Yahoo! fixed YB2 at the same time as YB1, by retiring ImageMagick. See my previous post for a more detailed list of why Yahoo! generally hit this out of the park with their response.


The above patch of noise is a PNG (i.e lossless) and zoomed rendering of a 64x4 subsection of a JPEG image returned from Yahoo! servers when we trigger the vulnerability.

There are many interesting things to note about this image, but for now we'll observe that... is that a couple of pointers we see at the top?? I have a previous Project Zero post about pointer visualization and once you've seen a few pointers, it gets pretty easy to spot them across a variety of leak situations. Well, at least for Linux x86_64, where pointers often have a common prefix of 0x00007f. The hallmarks of the pointers above are:
  • Repeating similar structures with the same alignment (8 bytes on 64-bit).
  • In blocks of pointers, vertical stripes of white towards where the most significant bytes are aligned, representing 0x00. (Note that the format of the leaked bytes is essentially "negated" because of the input file format.)
  • Again in blocks of pointers, vertical stripes of black next to that, representing 7 bits set in a row of the 0x7f value.
  • And again in blocks of pointers, a thin vertical stripe of white next to that, representing the 1 bit not set in the 0x7f value.
But we still see JPEG compression artifacts. Will that be a problem for precise byte-by-byte data exfiltration? We'll get to it later.

The vulnerability

The hunt for this vulnerability starts with the realization that we don't know if Yahoo! is running an uptodate ImageMagick or not.

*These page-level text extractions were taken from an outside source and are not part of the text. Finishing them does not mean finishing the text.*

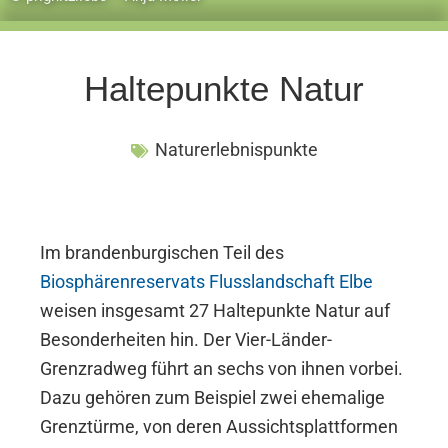
Haltepunkte Natur
Naturerlebnispunkte
Im brandenburgischen Teil des
Biosphärenreservats Flusslandschaft Elbe
weisen insgesamt 27 Haltepunkte Natur auf
Besonderheiten hin. Der Vier-Länder-
Grenzradweg führt an sechs von ihnen vorbei.
Dazu gehören zum Beispiel zwei ehemalige
Grenztürme, von deren Aussichtsplattformen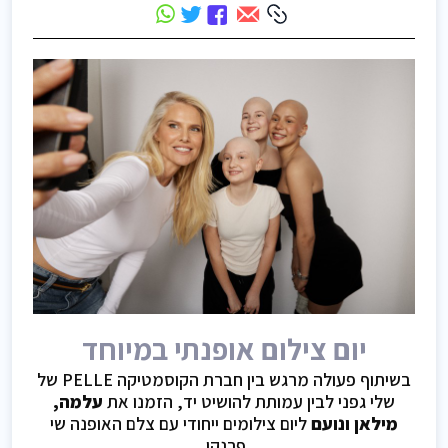
יום צילום אופנתי במיוחד
בשיתוף פעולה מרגש בין חברת הקוסמטיקה PELLE של
שלי גפני לבין עמותת להושיט יד, הזמנו את
עלמה,
מילאן ונועם
ליום צילומים ייחודי עם צלם האופנה שי
פרנקו.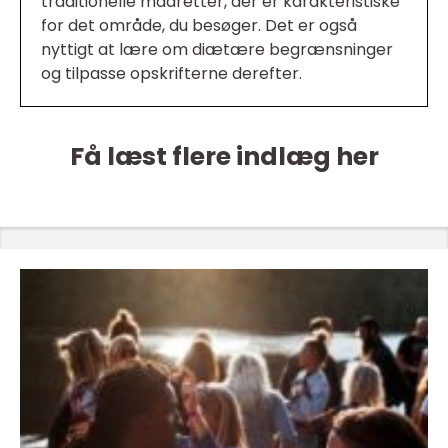
traditionelle madretter, der er karakteristiske
for det område, du besøger. Det er også
nyttigt at lære om diætære begrænsninger
og tilpasse opskrifterne derefter.
Få læst flere indlæg her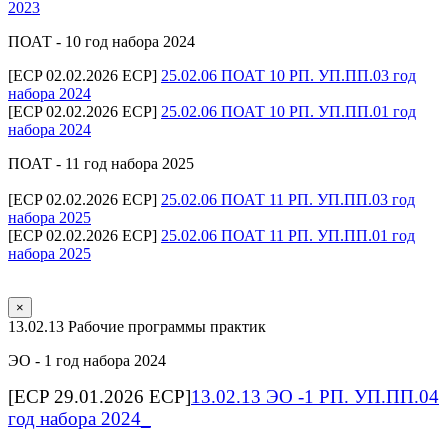
2023
ПОАТ - 10 год набора 2024
[ECP 02.02.2026 ECP]
25.02.06 ПОАТ 10 РП. УП.ПП.03 год
набора 2024
[ECP 02.02.2026 ECP]
25.02.06 ПОАТ 10 РП. УП.ПП.01 год
набора 2024
ПОАТ - 11 год набора 2025
[ECP 02.02.2026 ECP]
25.02.06 ПОАТ 11 РП. УП.ПП.03 год
набора 2025
[ECP 02.02.2026 ECP]
25.02.06 ПОАТ 11 РП. УП.ПП.01 год
набора 2025
×
13.02.13 Рабочие программы практик
ЭО - 1 год набора 2024
[ECP 29.01.2026 ECP]
13.02.13 ЭО -1 РП. УП.ПП.04
год набора 2024_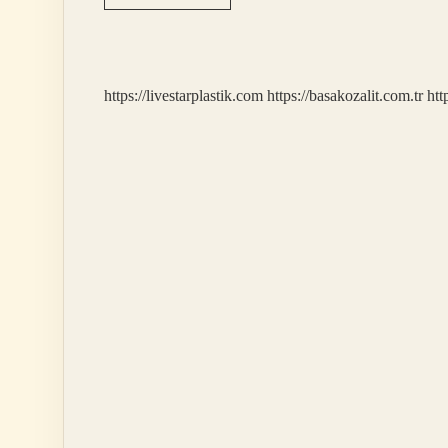
In
Yapıldıktan
Sonra
Bilet
Açığa
https://livestarplastik.com
https://basakozalit.com.tr
htt
Alınır
Mı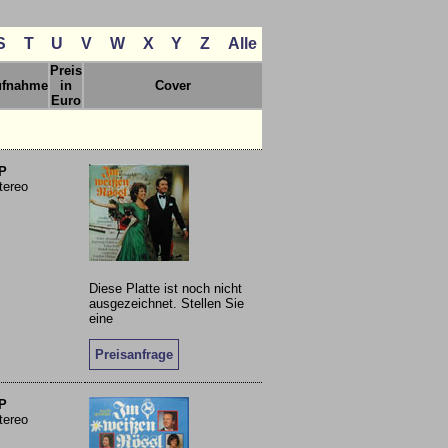
S
T
U
V
W
X
Y
Z
Alle
Preis
ufnahme
in
Cover
Euro
P
tereo
Diese Platte ist noch nicht
ausgezeichnet. Stellen Sie
eine
Preisanfrage
P
tereo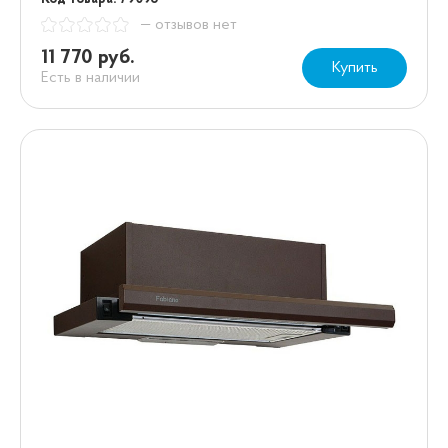
— отзывов нет
11 770 руб.
Купить
Есть в наличии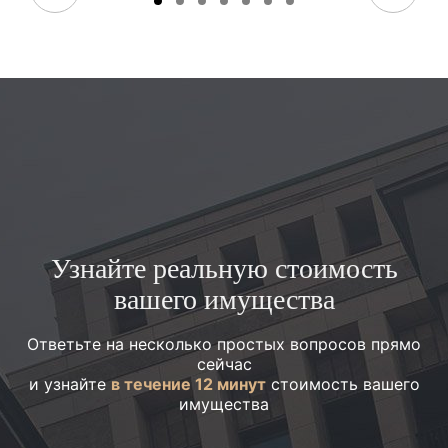
Узнайте реальную стоимость
вашего имущества
Ответьте на несколько простых вопросов прямо
сейчас
и узнайте
в течение 12 минут
стоимость вашего
имущества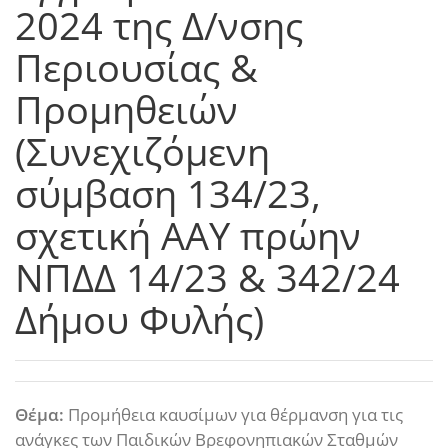
2024 της Δ/νσης
Περιουσίας &
Προμηθειών
(Συνεχιζόμενη
σύμβαση 134/23,
σχετική ΑΑΥ πρώην
ΝΠΔΔ 14/23 & 342/24
Δήμου Φυλής)
Θέμα:
Προμήθεια καυσίμων για θέρμανση για τις
ανάγκες των Παιδικών Βρεφονηπιακών Σταθμών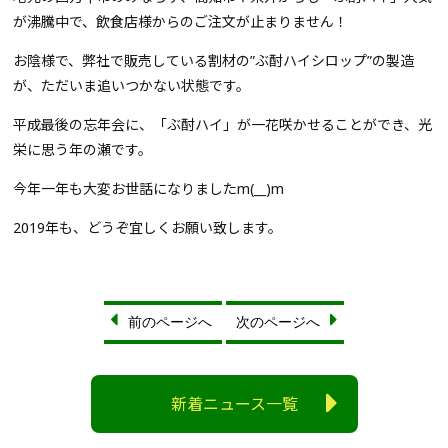
が沸騰中で、飲食店様からのご注文が止まりません！
お陰様で、弊社で販売している割材の”ぶ酎ハイシロップ”の製造
が、ただいま追いつかない状態です。
平成最後の忘年会に、「ぶ酎ハイ」が一花咲かせることができ、光
栄に思う年の瀬です。
今年一年も大変お世話になりましたm(__)m
2019年も、どうぞ宜しくお願い致します。
前のページへ
次のページへ
新着ニュース一覧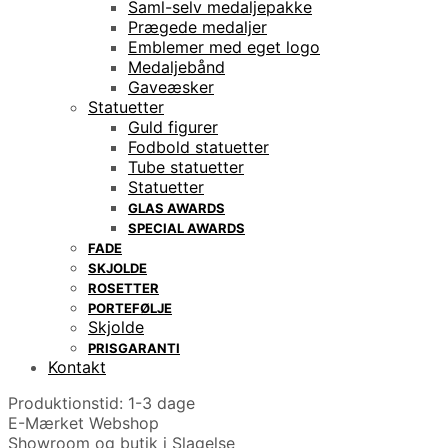
Saml-selv medaljepakke
Prægede medaljer
Emblemer med eget logo
Medaljebånd
Gaveæsker
Statuetter
Guld figurer
Fodbold statuetter
Tube statuetter
Statuetter
GLAS AWARDS
SPECIAL AWARDS
FADE
SKJOLDE
ROSETTER
PORTEFØLJE
Skjolde
PRISGARANTI
Kontakt
Produktionstid: 1-3 dage
E-Mærket Webshop
Showroom og butik i Slagelse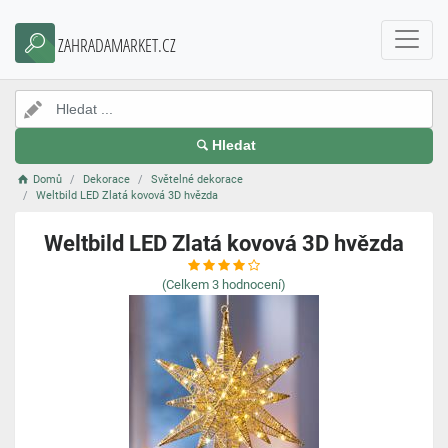
ZAHRADAMARKET.CZ
Hledat
Domů
Dekorace
Světelné dekorace
Weltbild LED Zlatá kovová 3D hvězda
Weltbild LED Zlatá kovová 3D hvězda
(Celkem
3
hodnocení)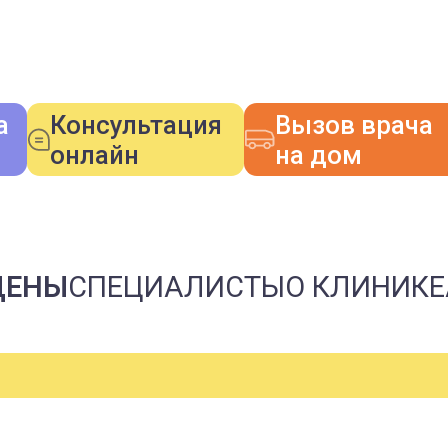
а
Консультация
Вызов врача
онлайн
на дом
ЦЕНЫ
СПЕЦИАЛИСТЫ
О КЛИНИКЕ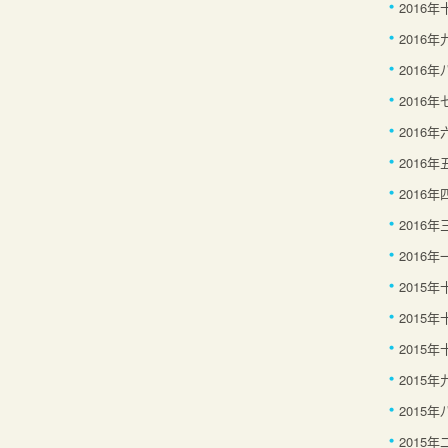
2016
2016年
2016年
2016年
2016年
2016年
2016年
2016年
2016年
2015
2015
2015年
2015年
2015年
2015年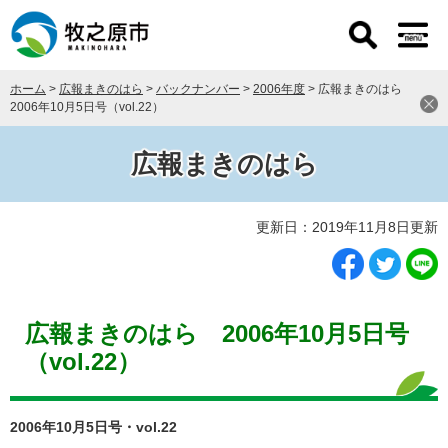
ペ
メ
ー
ニ
ジ
ュ
の
ー
ホーム
>
広報まきのはら
>
バックナンバー
>
2006年度
>
広報まきのはら
先
を
2006年10月5日号（vol.22）
頭
飛
で
ば
す
し
広報まきのはら
。
て
本
本
文
更新日：2019年11月8日更新
文
へ
広報まきのはら 2006年10月5日号
（vol.22）
2006年10月5日号・vol.22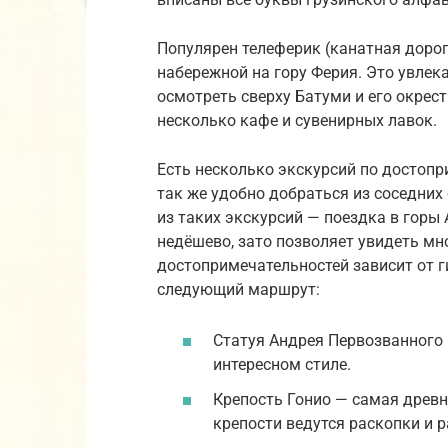
Популярен телеферик (канатная дорог
набережной на гору Ферия. Это увлек
осмотреть сверху Батуми и его окрест
несколько кафе и сувенирных лавок.
Есть несколько экскурсий по достопр
так же удобно добраться из соседних 
из таких экскурсий — поездка в горы
недёшево, зато позволяет увидеть мн
достопримечательностей зависит от г
следующий маршрут:
Статуя Андрея Первозванного 
интересном стиле.
Крепость Гонио — самая древня
крепости ведутся раскопки и р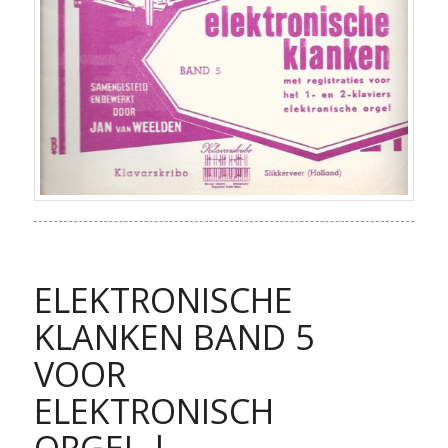
ELEKTRONISCHE
KLANKEN BAND 5
VOOR
ELEKTRONISCH
ORGEL |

Given that we know Yahoo! supports the RLE format, perhaps we can use the same techniques outlined in my previous post about memory corruption in Box.com? Interestingly enough, the crash file doesn't seem to crash anything but all the test files do seem to render instead of failing cleanly as would be expected with an uptodate ImageMagick. After some pondering, the most likely explanation is that the Yahoo! ImageMagick is indeed old and vulnerable, but the different heap setup we learned out about with YB1 means that the out-of-bounds heap write test case has no effect due to alignment slop.

To test this hypothesis, we make an out-of-bounds heap write RLE file that substantially overflows a smaller chunk (64 bytes, with a 16 byte or so overflow), and upload that to Yahoo!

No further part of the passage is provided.